Classes such as EN 050, 060, 070 are required to incorporate the book into their curriculum, but many sophomore level professors choose to use the book in their class. Psychology, sociology and nursing professors have taken an OBOC book and utilized it in their teachings. The 2005-2006 book, “My Sister’s Keeper,” was recommended and used by nursing faculty and the 2011-2012 book, “Enrique’s Journey,” was used in history, psychology and sociology classes.
When picking a book, the committee’s foremost goal is the students. OBOC books are chosen so that they can be used in classrooms to reach, touch and inspire as many students as possible.
The book chosen this year is written by Luis Carlos Montalván and entitled “Until Tuesday.” A wounded soldier from the Iraq war meets an emotionally weary golden retriever and once they connect, they both begin to flourish.
Montalván speaks freely on the issue of service dogs, the benefits they have and the harsh criticism and discrimination he faces. After reading this book, it was clear for Kewish “how much more we should be doing for our veterans…not just disabled, but all of our veterans.”
The student body, the staff and the faculty on campus have been talking about “Until Tuesday.” It was chosen to get people talking about the treatment of veterans and the struggles they face when returning home.
This year almost a dozen book clubs from Cumberland County and surrounding counties called Kewish, asking what book the committee chose. People from the community waited for the book announcement because of the prestige OBOC has accumulated. After the announcement of this year’s book, Kewish was receiving calls “within 2-3 weeks…from both faculty and staff about how appreciative they were, what they got out of it, how much they enjoyed it and how much they want to talk about it.” Each author of the chosen book visits our campus. He or she speaks to students and community members and signs books.
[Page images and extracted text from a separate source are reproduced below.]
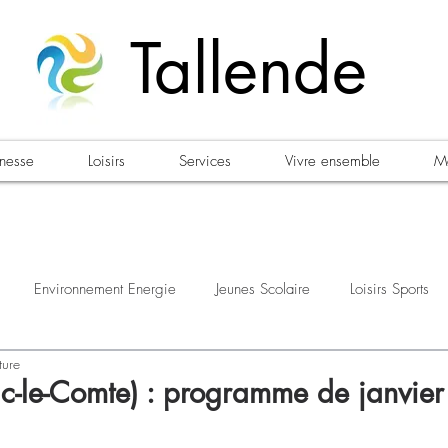
Tallende
unesse
Loisirs
Services
Vivre ensemble
Ma
Environnement Energie
Jeunes Scolaire
Loisirs Sports
ture
estations
Urbanisme Habitat
Sécurité
Emploi
Élec
-le-Comte) : programme de janvier -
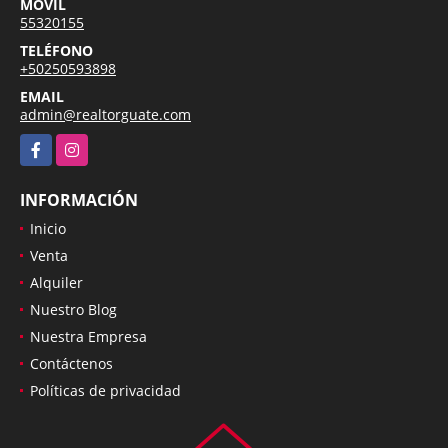
MÓVIL
55320155
TELÉFONO
+50250593898
EMAIL
admin@realtorguate.com
Facebook
Instagram
INFORMACIÓN
Inicio
Venta
Alquiler
Nuestro Blog
Nuestra Empresa
Contáctenos
Políticas de privacidad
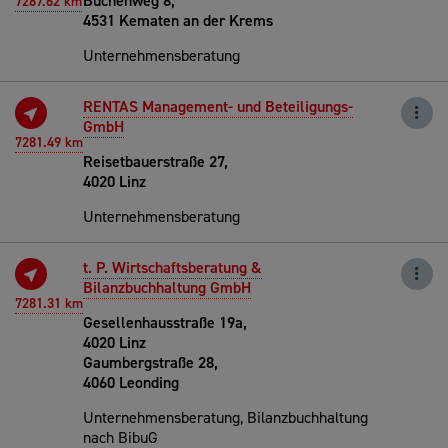
Buchenweg 8,
7287.62 km
4531 Kematen an der Krems
Unternehmensberatung
RENTAS Management- und Beteiligungs-
GmbH
7281.49 km
Reisetbauerstraße 27,
4020 Linz
Unternehmensberatung
t. P. Wirtschaftsberatung &
Bilanzbuchhaltung GmbH
7281.31 km
Gesellenhausstraße 19a,
4020 Linz
Gaumbergstraße 28,
4060 Leonding
Unternehmensberatung, Bilanzbuchhaltung
nach BibuG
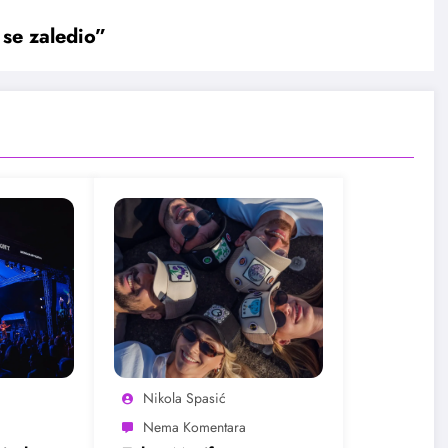
se zaledio”
Nikola Spasić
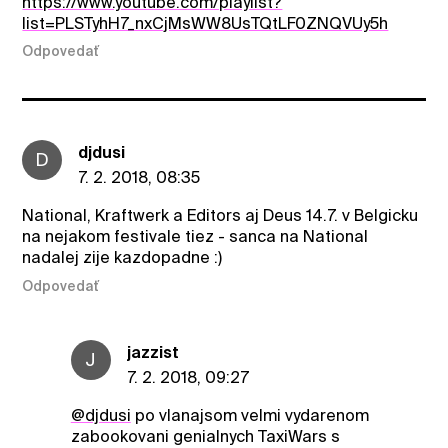
https://www.youtube.com/playlist?
list=PLSTyhH7_nxCjMsWW8UsTQtLF0ZNQVUy5h
Odpovedať
djdusi
D
7. 2. 2018, 08:35
National, Kraftwerk a Editors aj Deus 14.7. v Belgicku
na nejakom festivale tiez - sanca na National
nadalej zije kazdopadne :)
Odpovedať
jazzist
J
7. 2. 2018, 09:27
@djdusi
po vlanajsom velmi vydarenom
zabookovani genialnych TaxiWars s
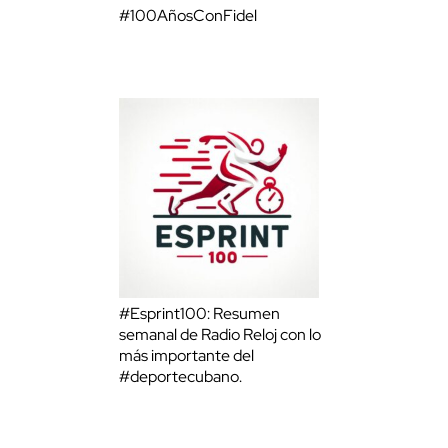
#100AñosConFidel
#Esprint100: Resumen
semanal de Radio Reloj con lo
más importante del
#deportecubano.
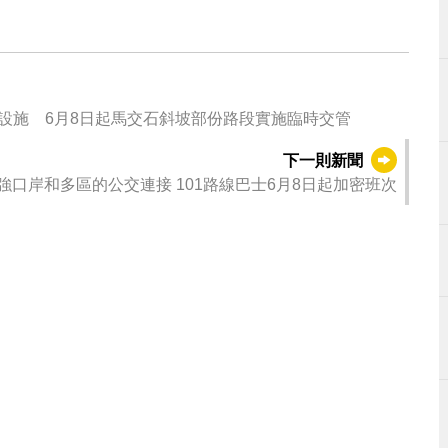
套設施 6月8日起馬交石斜坡部份路段實施臨時交管
下一則新聞
強口岸和多區的公交連接 101路線巴士6月8日起加密班次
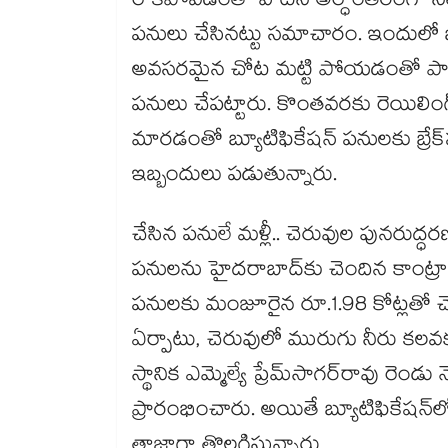
రాకపోవడంతో వాటిని అర్ధాంతరంగా నిలిప
పనులు చేసినట్టు సమాచారం. ఇందులో భ
అవసరమైన చోట మట్టి పోయడంతో పాటు కట
పనులు చేపట్టారు. కొంతవరకు రెయిలిం
మారడంతో బ్యూటిఫికేషన్ పనులకు బ్రేక్​పడ
ఇబ్బందులు పడుతున్నారు.
చేసిన పనులే మళ్లీ.. చెరువుల పునరుద్
పనులను హైదరాబాద్​కు చెందిన కాంట్రాక్ట
పనులకు మంజూరైన రూ.1.98 కోట్లతో చెర
ఏర్పాటు, చెరువులో మురుగు నీరు కల
స్థానిక ఎమ్మెల్యే ప్రేమ్​సాగర్​రావు ర
ప్రారంభించారు. అయితే బ్యూటిఫికేషన్​లో 
తాజాగా తొలగిస్తున్నారు.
Luis Carlos Montalván will be visiting CCC on Oct. 29. Students, faculty and community members who are interested in participating in this free event can purchase the book in the college bookstore for $15.00 and come to the auditorium in the Fine and Performing Arts Center at 7 p.m. Mary Herlihy, Director of Paralegal Studies, will be speaking and introducing Montalvan. It was Herlihy who suggested the book to the committee, but her daughter, Erin, had started the conversation. OBOC looks for books like this that are so influential, emotional and important that it travels from daughter to mother, from professor to campus and from campus to community.
OBOC’s hope is to introduce students, faculty and the community to books that will make them question, discuss and think about their position on important issues.